I was having a drink (not Kool-Aid) the other night with a fellow producer and we were discussing how vital it is for musical theater producers to know when they’ve been drinking their musical’s Kool-Aid.

By this I mean, know when you are too close to your new musical to truly evaluate it from your audience’s perspective. It happens to all of us and you are lying to yourself if you think it doesn’t happen to you. We work on a show, and sooner rather than later, we fall head over heels in love with the story, the people, the great songs, the wonderful dance numbers and pretty soon we are the least objective people in the room.

Writers have little choice – they have to drink the Kool-Aid. As a producer, however, you need to maintain a delicate balance that can sometimes not be done alone.

If you have the luxury of a producing partner, a great strategy is to have one producer be on-site more often to handle day to day decisions and discussions and have the other producer keep some distance so he or she can check in only at certain key times to watch the show from a more objective perspective.

If you don’t have a producing partner, it’s important to cultivate one or two people who you trust to be your objective eyes. Be sure to pick someone you’ll listen to and who can articulate what they are seeing.

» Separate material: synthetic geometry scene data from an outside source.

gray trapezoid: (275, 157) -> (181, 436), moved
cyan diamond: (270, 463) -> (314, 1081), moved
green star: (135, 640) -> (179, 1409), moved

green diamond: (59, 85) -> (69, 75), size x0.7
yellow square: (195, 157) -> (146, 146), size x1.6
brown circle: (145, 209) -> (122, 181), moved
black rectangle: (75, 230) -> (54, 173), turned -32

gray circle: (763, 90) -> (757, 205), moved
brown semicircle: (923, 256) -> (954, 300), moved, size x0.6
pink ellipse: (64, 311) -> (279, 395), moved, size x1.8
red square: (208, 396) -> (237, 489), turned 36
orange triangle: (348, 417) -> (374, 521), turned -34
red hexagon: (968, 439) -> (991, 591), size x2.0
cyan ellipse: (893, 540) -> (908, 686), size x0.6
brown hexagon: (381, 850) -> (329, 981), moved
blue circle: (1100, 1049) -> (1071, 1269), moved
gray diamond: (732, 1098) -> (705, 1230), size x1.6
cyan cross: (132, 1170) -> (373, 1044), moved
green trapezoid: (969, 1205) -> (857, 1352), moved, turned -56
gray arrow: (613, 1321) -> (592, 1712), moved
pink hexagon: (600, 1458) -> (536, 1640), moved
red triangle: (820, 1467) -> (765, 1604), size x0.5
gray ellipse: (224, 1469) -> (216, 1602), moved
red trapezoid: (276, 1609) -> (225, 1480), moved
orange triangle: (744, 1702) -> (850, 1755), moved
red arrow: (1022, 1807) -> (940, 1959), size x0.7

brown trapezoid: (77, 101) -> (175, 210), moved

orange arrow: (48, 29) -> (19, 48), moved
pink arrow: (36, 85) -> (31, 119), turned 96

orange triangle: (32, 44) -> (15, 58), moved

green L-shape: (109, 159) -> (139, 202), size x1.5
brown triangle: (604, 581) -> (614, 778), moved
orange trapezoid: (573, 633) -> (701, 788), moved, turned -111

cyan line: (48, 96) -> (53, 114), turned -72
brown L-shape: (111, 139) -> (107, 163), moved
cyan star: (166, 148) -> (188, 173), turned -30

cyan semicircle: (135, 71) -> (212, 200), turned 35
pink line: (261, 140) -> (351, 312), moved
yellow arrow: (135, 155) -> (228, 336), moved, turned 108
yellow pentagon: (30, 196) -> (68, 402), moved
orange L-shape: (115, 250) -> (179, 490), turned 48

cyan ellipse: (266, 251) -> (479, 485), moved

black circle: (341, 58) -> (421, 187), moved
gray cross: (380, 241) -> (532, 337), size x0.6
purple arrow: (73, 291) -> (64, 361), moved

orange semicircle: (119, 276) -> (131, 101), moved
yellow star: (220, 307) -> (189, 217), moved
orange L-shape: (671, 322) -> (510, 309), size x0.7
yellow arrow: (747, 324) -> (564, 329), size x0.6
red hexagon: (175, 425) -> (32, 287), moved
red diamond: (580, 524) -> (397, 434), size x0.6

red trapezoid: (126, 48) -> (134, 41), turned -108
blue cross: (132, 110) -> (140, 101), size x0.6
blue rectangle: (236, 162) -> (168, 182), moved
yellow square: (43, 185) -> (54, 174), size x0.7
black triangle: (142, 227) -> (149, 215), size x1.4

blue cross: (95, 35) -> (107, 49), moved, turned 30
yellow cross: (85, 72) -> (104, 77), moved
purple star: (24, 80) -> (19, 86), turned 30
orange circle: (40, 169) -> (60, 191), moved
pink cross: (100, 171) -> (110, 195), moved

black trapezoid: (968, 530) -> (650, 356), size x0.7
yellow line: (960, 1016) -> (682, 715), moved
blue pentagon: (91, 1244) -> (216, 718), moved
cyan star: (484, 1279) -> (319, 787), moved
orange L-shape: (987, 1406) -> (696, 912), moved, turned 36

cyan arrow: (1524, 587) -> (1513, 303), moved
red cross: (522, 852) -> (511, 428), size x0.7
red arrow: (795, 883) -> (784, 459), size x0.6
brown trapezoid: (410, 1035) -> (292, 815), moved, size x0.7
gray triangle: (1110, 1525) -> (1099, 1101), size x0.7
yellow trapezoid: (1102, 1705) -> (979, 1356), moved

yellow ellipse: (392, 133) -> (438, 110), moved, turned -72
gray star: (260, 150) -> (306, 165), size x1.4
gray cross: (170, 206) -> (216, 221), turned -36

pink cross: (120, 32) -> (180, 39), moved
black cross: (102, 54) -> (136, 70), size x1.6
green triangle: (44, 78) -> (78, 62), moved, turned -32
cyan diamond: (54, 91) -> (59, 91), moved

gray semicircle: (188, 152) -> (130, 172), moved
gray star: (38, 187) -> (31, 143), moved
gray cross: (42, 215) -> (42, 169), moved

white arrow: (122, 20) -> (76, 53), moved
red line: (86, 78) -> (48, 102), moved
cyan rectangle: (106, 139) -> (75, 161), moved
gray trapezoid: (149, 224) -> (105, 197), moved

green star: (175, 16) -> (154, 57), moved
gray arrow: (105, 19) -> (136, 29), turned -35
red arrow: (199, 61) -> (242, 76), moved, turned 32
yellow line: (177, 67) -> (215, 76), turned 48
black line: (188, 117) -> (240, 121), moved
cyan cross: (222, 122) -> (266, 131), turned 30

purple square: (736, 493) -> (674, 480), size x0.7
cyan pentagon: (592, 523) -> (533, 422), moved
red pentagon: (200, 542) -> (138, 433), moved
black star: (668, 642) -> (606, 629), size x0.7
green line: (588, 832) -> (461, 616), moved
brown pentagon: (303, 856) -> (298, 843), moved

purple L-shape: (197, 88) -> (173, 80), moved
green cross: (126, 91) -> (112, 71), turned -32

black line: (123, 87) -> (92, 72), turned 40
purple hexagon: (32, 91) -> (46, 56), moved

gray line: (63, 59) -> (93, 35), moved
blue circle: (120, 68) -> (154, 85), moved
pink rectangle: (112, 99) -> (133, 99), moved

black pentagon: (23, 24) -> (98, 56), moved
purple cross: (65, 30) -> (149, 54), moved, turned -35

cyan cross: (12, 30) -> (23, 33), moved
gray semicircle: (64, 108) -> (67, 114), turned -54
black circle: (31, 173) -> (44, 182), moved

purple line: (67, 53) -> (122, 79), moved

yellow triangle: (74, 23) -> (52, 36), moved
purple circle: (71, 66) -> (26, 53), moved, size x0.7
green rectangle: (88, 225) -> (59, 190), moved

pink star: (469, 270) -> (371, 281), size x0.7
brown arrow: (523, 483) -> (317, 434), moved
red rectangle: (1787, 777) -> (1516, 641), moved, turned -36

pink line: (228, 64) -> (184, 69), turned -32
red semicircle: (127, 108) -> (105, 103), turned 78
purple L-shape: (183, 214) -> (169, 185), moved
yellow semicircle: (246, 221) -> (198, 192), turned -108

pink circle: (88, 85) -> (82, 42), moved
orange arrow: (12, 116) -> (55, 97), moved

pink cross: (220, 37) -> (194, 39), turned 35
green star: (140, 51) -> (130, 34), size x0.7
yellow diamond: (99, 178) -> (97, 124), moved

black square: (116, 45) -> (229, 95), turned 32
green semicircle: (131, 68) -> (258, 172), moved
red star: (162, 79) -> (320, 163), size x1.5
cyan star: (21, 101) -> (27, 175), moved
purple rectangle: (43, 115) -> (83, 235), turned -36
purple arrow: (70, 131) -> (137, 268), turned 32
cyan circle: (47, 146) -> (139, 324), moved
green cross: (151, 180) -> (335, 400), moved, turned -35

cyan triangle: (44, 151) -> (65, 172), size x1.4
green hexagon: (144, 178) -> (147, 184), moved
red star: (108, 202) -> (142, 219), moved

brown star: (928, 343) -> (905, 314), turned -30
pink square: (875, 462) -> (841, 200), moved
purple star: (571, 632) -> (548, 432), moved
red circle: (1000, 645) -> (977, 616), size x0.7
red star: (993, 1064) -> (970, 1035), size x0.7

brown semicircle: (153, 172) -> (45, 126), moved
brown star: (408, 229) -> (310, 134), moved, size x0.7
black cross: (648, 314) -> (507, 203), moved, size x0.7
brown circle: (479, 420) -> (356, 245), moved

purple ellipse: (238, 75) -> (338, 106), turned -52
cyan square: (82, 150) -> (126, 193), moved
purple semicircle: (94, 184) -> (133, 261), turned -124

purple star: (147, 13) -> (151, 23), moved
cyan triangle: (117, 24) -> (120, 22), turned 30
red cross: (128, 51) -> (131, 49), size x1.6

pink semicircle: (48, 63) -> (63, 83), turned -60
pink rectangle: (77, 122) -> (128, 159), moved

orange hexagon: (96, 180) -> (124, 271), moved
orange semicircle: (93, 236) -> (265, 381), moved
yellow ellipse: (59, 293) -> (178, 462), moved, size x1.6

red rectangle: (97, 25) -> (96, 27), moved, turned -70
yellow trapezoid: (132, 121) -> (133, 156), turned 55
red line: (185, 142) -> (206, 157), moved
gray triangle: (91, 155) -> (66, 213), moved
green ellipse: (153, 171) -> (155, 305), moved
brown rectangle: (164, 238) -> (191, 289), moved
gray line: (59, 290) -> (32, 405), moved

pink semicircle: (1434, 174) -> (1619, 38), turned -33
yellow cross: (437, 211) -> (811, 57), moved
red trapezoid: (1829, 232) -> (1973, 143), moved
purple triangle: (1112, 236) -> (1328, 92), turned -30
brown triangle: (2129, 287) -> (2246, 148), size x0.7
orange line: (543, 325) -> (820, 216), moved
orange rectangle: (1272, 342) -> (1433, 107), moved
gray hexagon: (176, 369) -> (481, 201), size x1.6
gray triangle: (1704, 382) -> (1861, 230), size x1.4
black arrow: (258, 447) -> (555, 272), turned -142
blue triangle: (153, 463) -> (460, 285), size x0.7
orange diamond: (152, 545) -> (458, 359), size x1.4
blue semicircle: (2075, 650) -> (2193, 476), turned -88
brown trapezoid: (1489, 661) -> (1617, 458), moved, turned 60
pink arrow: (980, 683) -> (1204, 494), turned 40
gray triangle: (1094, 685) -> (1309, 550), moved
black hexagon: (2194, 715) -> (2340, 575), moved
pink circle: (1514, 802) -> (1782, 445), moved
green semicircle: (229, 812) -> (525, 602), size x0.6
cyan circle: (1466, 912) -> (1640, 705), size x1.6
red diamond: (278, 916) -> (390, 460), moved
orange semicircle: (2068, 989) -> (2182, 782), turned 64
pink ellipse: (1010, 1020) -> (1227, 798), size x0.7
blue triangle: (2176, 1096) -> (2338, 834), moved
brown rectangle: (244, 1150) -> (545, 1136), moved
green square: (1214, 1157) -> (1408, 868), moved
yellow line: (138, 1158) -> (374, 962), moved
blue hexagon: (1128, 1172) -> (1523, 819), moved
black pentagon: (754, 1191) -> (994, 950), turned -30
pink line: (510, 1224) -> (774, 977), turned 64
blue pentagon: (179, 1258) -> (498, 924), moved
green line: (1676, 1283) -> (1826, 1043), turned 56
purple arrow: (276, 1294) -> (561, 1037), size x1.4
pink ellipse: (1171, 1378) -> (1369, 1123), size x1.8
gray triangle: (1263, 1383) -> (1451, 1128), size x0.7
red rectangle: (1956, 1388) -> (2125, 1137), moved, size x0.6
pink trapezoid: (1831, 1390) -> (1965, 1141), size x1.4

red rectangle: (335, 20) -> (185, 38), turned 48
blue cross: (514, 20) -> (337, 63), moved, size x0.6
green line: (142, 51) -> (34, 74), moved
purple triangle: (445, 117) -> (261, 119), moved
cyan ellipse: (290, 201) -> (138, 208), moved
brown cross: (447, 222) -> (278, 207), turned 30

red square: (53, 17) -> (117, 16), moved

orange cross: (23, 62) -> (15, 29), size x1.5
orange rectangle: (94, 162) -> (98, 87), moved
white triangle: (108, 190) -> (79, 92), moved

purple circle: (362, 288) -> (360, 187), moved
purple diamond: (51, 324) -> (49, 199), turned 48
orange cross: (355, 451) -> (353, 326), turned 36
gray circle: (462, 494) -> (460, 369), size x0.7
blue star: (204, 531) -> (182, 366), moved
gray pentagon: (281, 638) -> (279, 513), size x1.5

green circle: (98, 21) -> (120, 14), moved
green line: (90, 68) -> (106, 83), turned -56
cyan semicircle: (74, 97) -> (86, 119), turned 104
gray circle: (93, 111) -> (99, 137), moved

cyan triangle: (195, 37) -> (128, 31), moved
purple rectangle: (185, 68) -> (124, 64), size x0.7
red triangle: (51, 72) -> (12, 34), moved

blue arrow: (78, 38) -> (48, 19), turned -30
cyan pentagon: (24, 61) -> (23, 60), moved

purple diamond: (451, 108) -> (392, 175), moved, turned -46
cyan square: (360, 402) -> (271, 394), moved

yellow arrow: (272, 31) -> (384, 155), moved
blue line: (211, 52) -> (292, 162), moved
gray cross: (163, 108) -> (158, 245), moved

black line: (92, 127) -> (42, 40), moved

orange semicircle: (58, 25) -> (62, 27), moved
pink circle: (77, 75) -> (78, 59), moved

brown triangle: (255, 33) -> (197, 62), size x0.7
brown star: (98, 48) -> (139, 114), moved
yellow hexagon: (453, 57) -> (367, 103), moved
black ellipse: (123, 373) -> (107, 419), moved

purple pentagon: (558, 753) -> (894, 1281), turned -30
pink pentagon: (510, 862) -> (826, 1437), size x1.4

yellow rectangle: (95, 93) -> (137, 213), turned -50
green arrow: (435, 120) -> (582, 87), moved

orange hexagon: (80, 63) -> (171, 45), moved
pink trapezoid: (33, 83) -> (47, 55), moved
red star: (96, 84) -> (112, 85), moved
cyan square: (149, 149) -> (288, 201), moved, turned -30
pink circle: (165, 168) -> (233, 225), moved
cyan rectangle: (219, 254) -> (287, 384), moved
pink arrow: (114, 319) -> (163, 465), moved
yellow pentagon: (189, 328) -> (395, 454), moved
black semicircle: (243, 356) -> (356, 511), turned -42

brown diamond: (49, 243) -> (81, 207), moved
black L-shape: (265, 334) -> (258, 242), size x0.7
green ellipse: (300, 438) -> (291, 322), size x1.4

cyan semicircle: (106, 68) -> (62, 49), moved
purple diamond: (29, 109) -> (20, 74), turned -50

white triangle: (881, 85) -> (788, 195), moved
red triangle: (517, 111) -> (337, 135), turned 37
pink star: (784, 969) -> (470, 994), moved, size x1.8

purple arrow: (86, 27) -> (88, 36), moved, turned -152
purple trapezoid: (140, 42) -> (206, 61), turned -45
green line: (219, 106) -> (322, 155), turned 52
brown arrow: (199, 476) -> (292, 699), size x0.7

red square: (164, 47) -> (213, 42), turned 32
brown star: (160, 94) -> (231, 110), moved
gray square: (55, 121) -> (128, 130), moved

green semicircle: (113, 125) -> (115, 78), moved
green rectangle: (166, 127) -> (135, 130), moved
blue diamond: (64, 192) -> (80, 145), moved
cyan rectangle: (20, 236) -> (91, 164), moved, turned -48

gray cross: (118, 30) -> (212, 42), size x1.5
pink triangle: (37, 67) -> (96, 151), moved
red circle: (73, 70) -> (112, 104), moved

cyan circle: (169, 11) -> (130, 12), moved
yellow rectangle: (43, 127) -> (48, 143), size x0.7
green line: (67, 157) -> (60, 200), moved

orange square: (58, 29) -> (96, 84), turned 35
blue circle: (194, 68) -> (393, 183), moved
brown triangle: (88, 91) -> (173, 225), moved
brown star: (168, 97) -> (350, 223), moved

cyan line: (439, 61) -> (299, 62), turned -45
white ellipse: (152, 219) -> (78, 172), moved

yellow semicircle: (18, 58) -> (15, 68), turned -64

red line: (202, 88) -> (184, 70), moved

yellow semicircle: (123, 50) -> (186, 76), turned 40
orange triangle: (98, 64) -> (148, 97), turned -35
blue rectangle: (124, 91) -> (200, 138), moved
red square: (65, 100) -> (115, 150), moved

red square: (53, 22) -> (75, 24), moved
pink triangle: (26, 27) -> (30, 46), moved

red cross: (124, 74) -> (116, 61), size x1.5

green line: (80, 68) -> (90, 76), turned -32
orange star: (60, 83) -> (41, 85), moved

Think of it as having a designated driver. When you’ve exceeded your “objectivity limit” make sure there’s someone near by who hasn’t been drinking the Kool-Aid and can have your back.

2 Responses to Are You Drinking Your Musical’s Kool-Aid?

  1. cb says:

    Two remarkable quotes:
    The hardest thing about success is finding someone who is happy for you.
    Bette Midler

    It’s not enough for me to succeed; my friends must fail.
    Gore Vidal

    Whether you agree with these sentiments or not, they were spoken by two very successful people.

    What I am relating here is that you need to choose your sounding boards VERY carefully.
    Someone who truly wants your success. Otherwise they may fill your head with doubts and ultimately harm the production.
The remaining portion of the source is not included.